There are two ways to specify these settings, depending on which approach you use:
1. via `clustermq::Q()` directly
Pass the values via argument `template` like `template = list(n_cpus = <X>, memory = <Y>)`.
It will then be passed to the `clustermq.template` file (frequently named `slurm_clustermq.tmpl`) which contains following lines:
```sh
#SBATCH --cpus-per-task{{ n_cpus }}
#SBATCH --mem={{ memory }}
```
This tells the scheduler how many resources (here cpus) your job needs.
2. via `drake::make()`
Again, set the options via argument `template = list(n_cpus = X, memory = Y)`.
See section ["The resources column for transient workers"](https://ropenscilabs.github.io/drake-manual/hpc.html#advanced-options) in the drake manual.
```{block, type='rmdcaution'}
Please think upfront how many cpus and memory your task requires.
The following two examples show you the implications of wrong specifications.
```
```{block, type='rmdcaution'}
`mclapply(cores = 20)` (in your script) > `n_cpus = 16`
In this case, four workers will always be in "waiting mode" since only 16 cpus can be used by your resource request.
This slows down your parallelization but does no harm to other users.
```
```{block, type='rmdcaution'}
`mclapply(cores = 11)` < `n_cpus = 16`
In this case, you reserve 16 CPUs from the machine but only use 11 at most.
This blocks five CPUs of the machine for no reason potentially causing other people to be added to the queue rather than getting their job processed immediately.
```
Furthermore, if you want to use all resources of a node and run into memory problems, try reducing the number of CPUs (if you already increased the memory to its maximum).
If you scale down the number of CPUs, you will have more memory/cpu available.
### Monitoring progress
When submitting jobs you can track its progress by specifying a `log_file` in the `clustermq::Q()` call, e.g. `clustermq::Q(template = list(log_file = path/to/file))`.
For `drake`, the equivalent is to specify `console_log_file()` in either `make()` or `drake_config()`.
If your jobs are running on a node, you can SSH into the node, e.g. `ssh c0`.
There you can take a look at the current load by using `htop`.
Note that you can only log in if you have a running progress on a specific node.
### `renv` specifics
If {renv} is used and jobs should be sent from within RSW, Slurm tries to load {clustermq} and {renv} from the following library
```
<your/project/renv/library/linux-centos-7/R-4.0/x86_64-pc-linux-gnu/`
```
This library is not used by default and only in this very special occasion (Slurm + RSW).
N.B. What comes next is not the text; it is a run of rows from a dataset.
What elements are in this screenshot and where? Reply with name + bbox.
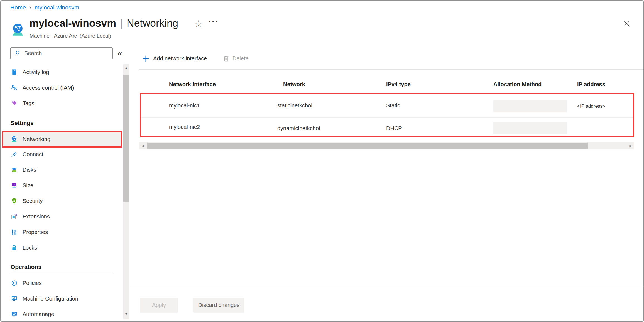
- extensions-icon: [11, 213, 18, 220]
- column-header-network-interface: Network interface: [169, 81, 216, 88]
- sidebar-item-policies[interactable]: Policies: [1, 275, 123, 291]
- collapse-sidebar-icon[interactable]: «: [117, 48, 122, 58]
- resource-name: mylocal-winosvm: [30, 18, 116, 29]
- machine-configuration-icon: [11, 295, 18, 302]
- sidebar-item-connect[interactable]: Connect: [1, 146, 123, 162]
- sidebar-item-tags[interactable]: Tags: [1, 95, 123, 111]
- trash-icon: [223, 55, 230, 62]
- connect-icon: [11, 151, 18, 158]
- policies-icon: [11, 280, 18, 286]
- properties-icon: [11, 229, 18, 235]
- sidebar-item-activity-log[interactable]: Activity log: [1, 64, 123, 80]
- resource-subtitle: Machine - Azure Arc (Azure Local): [30, 33, 111, 39]
- azure-portal-window: Home › mylocal-winosvm mylocal-winosvm |…: [0, 0, 644, 322]
- apply-button[interactable]: Apply: [140, 298, 178, 313]
- sidebar-item-networking[interactable]: Networking: [2, 131, 122, 148]
- breadcrumb-resource-link[interactable]: mylocal-winosvm: [35, 4, 79, 11]
- close-icon[interactable]: [622, 19, 631, 28]
- blade-name: Networking: [127, 18, 178, 29]
- disks-icon: [11, 166, 18, 173]
- title-divider: |: [120, 18, 123, 29]
- toolbar-divider: [139, 69, 644, 70]
- delete-button[interactable]: Delete: [223, 52, 249, 65]
- footer-divider: [130, 287, 644, 287]
- size-icon: [11, 182, 18, 189]
- column-header-network: Network: [283, 81, 305, 88]
- activity-log-icon: [11, 69, 18, 75]
- more-options-icon[interactable]: ···: [208, 17, 219, 26]
- sidebar-item-extensions[interactable]: Extensions: [1, 209, 123, 224]
- sidebar-item-properties[interactable]: Properties: [1, 224, 123, 240]
- locks-icon: [11, 244, 18, 251]
- tags-icon: [11, 100, 18, 107]
- resource-note-label: (Azure Local): [80, 33, 111, 39]
- operations-divider: [10, 272, 113, 272]
- discard-changes-button[interactable]: Discard changes: [193, 298, 244, 313]
- sidebar-group-settings: Settings: [1, 119, 123, 127]
- sidebar-item-automanage[interactable]: Automanage: [1, 306, 123, 322]
- scroll-down-icon[interactable]: ▼: [123, 311, 129, 317]
- add-network-interface-button[interactable]: Add network interface: [142, 52, 207, 65]
- sidebar-item-machine-configuration[interactable]: Machine Configuration: [1, 291, 123, 306]
- sidebar-item-size[interactable]: Size: [1, 178, 123, 193]
- favorite-star-icon[interactable]: ☆: [194, 18, 203, 29]
- security-icon: [11, 198, 18, 204]
- access-control-icon: [11, 84, 18, 91]
- resource-type-label: Machine - Azure Arc: [30, 33, 77, 39]
- search-icon: [14, 50, 21, 56]
- table-hscrollbar-thumb[interactable]: [147, 143, 588, 149]
- plus-icon: [142, 55, 150, 62]
- search-input[interactable]: [24, 50, 106, 57]
- column-header-ipv4-type: IPv4 type: [386, 81, 411, 88]
- sidebar-item-security[interactable]: Security: [1, 193, 123, 209]
- column-header-ip-address: IP address: [577, 81, 605, 88]
- annotation-box-table: [140, 93, 634, 137]
- column-header-allocation-method: Allocation Method: [493, 81, 542, 88]
- sidebar-item-access-control[interactable]: Access control (IAM): [1, 80, 123, 95]
- scroll-right-icon[interactable]: ▶: [628, 142, 634, 149]
- networking-icon: [11, 136, 18, 142]
- machine-azure-arc-icon: [11, 23, 25, 37]
- sidebar-item-locks[interactable]: Locks: [1, 240, 123, 255]
- chevron-right-icon: ›: [29, 4, 31, 11]
- breadcrumb-home-link[interactable]: Home: [10, 4, 26, 11]
- sidebar-scrollbar-thumb[interactable]: [123, 75, 129, 202]
- scroll-left-icon[interactable]: ◀: [140, 142, 146, 149]
- sidebar-item-disks[interactable]: Disks: [1, 162, 123, 178]
- scroll-up-icon[interactable]: ▲: [123, 65, 129, 71]
- breadcrumb: Home › mylocal-winosvm: [10, 4, 79, 11]
- sidebar-search-box: [10, 47, 113, 59]
- page-title: mylocal-winosvm | Networking: [30, 16, 178, 31]
- sidebar-group-operations: Operations: [1, 262, 123, 271]
- automanage-icon: [11, 311, 18, 318]
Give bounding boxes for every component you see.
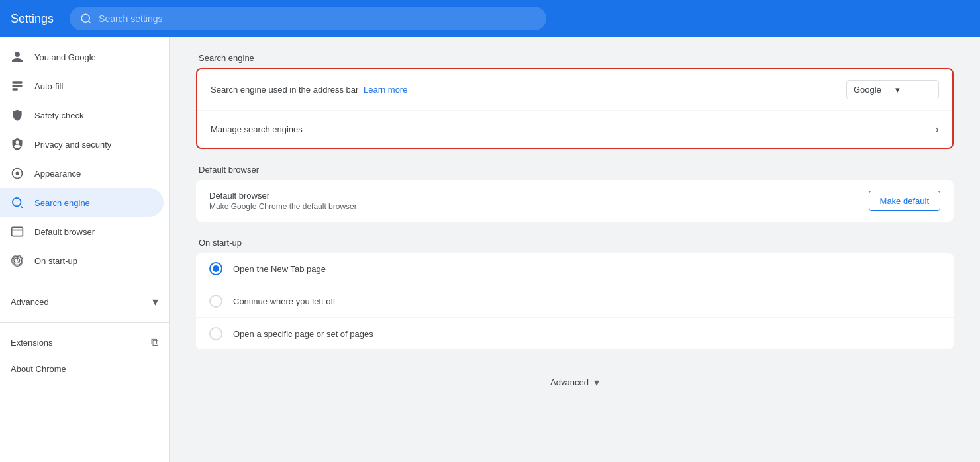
sidebar: You and Google Auto-fill Safety check Pr… — [0, 37, 170, 462]
sidebar-advanced[interactable]: Advanced ▾ — [0, 287, 169, 317]
sidebar-label-search-engine: Search engine — [34, 198, 90, 208]
default-browser-card: Default browser Make Google Chrome the d… — [196, 180, 954, 222]
person-icon — [11, 50, 24, 64]
make-default-button[interactable]: Make default — [869, 191, 940, 211]
search-bar[interactable] — [70, 7, 546, 30]
default-browser-section-title: Default browser — [196, 165, 954, 175]
default-browser-title: Default browser — [209, 191, 869, 201]
radio-new-tab-circle[interactable] — [209, 262, 222, 275]
sidebar-advanced-label: Advanced — [11, 297, 147, 307]
radio-specific-page[interactable]: Open a specific page or set of pages — [196, 318, 954, 349]
svg-rect-2 — [13, 81, 23, 83]
manage-label: Manage search engines — [211, 124, 935, 134]
advanced-footer[interactable]: Advanced ▾ — [196, 365, 954, 399]
sidebar-divider — [0, 281, 169, 281]
selected-engine-value: Google — [854, 85, 890, 95]
browser-icon — [11, 225, 24, 238]
learn-more-link[interactable]: Learn more — [364, 85, 407, 95]
sidebar-label-default-browser: Default browser — [34, 227, 95, 237]
radio-new-tab-label: Open the New Tab page — [233, 264, 326, 274]
appearance-icon — [11, 167, 24, 180]
radio-new-tab[interactable]: Open the New Tab page — [196, 253, 954, 285]
svg-rect-4 — [13, 88, 18, 90]
sidebar-label-you-and-google: You and Google — [34, 52, 96, 62]
privacy-icon — [11, 138, 24, 151]
svg-rect-3 — [13, 85, 23, 87]
default-browser-row: Default browser Make Google Chrome the d… — [196, 180, 954, 222]
radio-specific-label: Open a specific page or set of pages — [233, 329, 373, 339]
chevron-down-icon: ▾ — [152, 295, 158, 309]
sidebar-item-on-startup[interactable]: On start-up — [0, 246, 164, 275]
sidebar-item-safety-check[interactable]: Safety check — [0, 101, 164, 130]
search-engine-icon — [11, 196, 24, 209]
search-engine-card: Search engine used in the address bar Le… — [196, 68, 954, 149]
radio-continue[interactable]: Continue where you left off — [196, 285, 954, 318]
svg-rect-8 — [12, 227, 23, 236]
shield-icon — [11, 109, 24, 122]
sidebar-about-label: About Chrome — [11, 364, 66, 374]
address-bar-row: Search engine used in the address bar Le… — [197, 69, 952, 111]
app-title: Settings — [11, 12, 54, 26]
sidebar-label-auto-fill: Auto-fill — [34, 81, 63, 91]
autofill-icon — [11, 79, 24, 93]
svg-line-1 — [89, 21, 91, 23]
sidebar-item-extensions[interactable]: Extensions ⧉ — [0, 328, 169, 356]
sidebar-item-privacy-security[interactable]: Privacy and security — [0, 130, 164, 159]
svg-point-5 — [16, 172, 19, 175]
sidebar-label-safety-check: Safety check — [34, 111, 83, 120]
startup-icon — [11, 254, 24, 267]
sidebar-item-appearance[interactable]: Appearance — [0, 159, 164, 188]
sidebar-extensions-label: Extensions — [11, 338, 140, 347]
on-startup-section-title: On start-up — [196, 238, 954, 248]
radio-specific-circle[interactable] — [209, 327, 222, 340]
chevron-right-icon: › — [935, 122, 939, 136]
chevron-down-icon: ▾ — [594, 376, 599, 389]
sidebar-item-default-browser[interactable]: Default browser — [0, 217, 164, 246]
sidebar-item-auto-fill[interactable]: Auto-fill — [0, 71, 164, 101]
address-bar-label: Search engine used in the address bar — [211, 85, 358, 95]
search-engine-select[interactable]: Google ▾ — [846, 80, 939, 99]
main-layout: You and Google Auto-fill Safety check Pr… — [0, 37, 980, 462]
default-browser-subtitle: Make Google Chrome the default browser — [209, 202, 869, 211]
search-engine-section-title: Search engine — [196, 53, 954, 63]
radio-continue-circle[interactable] — [209, 295, 222, 308]
settings-content: Search engine Search engine used in the … — [170, 37, 980, 462]
chevron-down-icon: ▾ — [895, 85, 932, 95]
search-input[interactable] — [99, 13, 536, 24]
svg-line-7 — [21, 206, 23, 208]
sidebar-divider-2 — [0, 322, 169, 323]
sidebar-label-appearance: Appearance — [34, 169, 81, 179]
external-link-icon: ⧉ — [151, 336, 158, 348]
address-bar-text: Search engine used in the address bar Le… — [211, 85, 846, 95]
sidebar-label-on-startup: On start-up — [34, 256, 77, 266]
radio-continue-label: Continue where you left off — [233, 297, 335, 306]
app-header: Settings — [0, 0, 980, 37]
manage-search-engines-row[interactable]: Manage search engines › — [197, 111, 952, 148]
search-icon — [80, 13, 92, 24]
sidebar-item-about-chrome[interactable]: About Chrome — [0, 356, 169, 382]
sidebar-item-you-and-google[interactable]: You and Google — [0, 42, 164, 71]
svg-point-6 — [13, 198, 21, 207]
default-browser-text: Default browser Make Google Chrome the d… — [209, 191, 869, 211]
sidebar-label-privacy: Privacy and security — [34, 140, 111, 150]
sidebar-item-search-engine[interactable]: Search engine — [0, 188, 164, 217]
on-startup-card: Open the New Tab page Continue where you… — [196, 253, 954, 349]
advanced-footer-label: Advanced — [550, 377, 589, 387]
svg-point-0 — [81, 14, 89, 22]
The reason for this is that Slurm thinks its on CentoOS when invoking the `CMQ_AUTH={{ auth }} R --no-save --no-restore -e 'clustermq:::worker("{{ master }}")'` call and tries to find {clustermq} in this specific library.
When working directly on the HPC via a terminal, the {renv} library path is `renv/library/R-4.0/x86_64-pc-linux-gnu/`.
Simply copying {clustermq} and {renv} to this location is enough:
```
mkdir renv/library/linux-centos-7/R-4.0/x86_64-pc-linux-gnu
cp -R renv/library/R-4.0/x86_64-pc-linux-gnu/clustermq renv/library/linux-centos-7/R-4.0/x86_64-pc-linux-gnu/
cp -R renv/library/R-4.0/x86_64-pc-linux-gnu/renv renv/library/linux-centos-7/R-4.0/x86_64-pc-linux-gnu/
```
### RStudio Slurm Job Launcher Plugin
While it would simplify some things to use the Launcher GUI in RStudio, the problem is that one requirement is to have R versions shared across all nodes.
Since the RSW container uses its one R versions and is decoupled from the R environment modules used on the HPC, adding these would duplicate the R versions in the container and create confusion.
Also it seems the RStudio GUI does not allow to load additional env modules which is a requirement for loading certain R packages.
## Summary
1. Set up your `.Rprofile` with `options(clustermq.template = "/path/to/file")`.
The `clustermq.template` should point to a SLURM template file in your $HOME or project directory.
1. Decide which approach you want to use `drake`/`targets` or `clustermq`
2. A Slurm template file is required.
This template needs to be linked in your `.Rprofile` with `options(clustermq.template = "/path/to/file")`.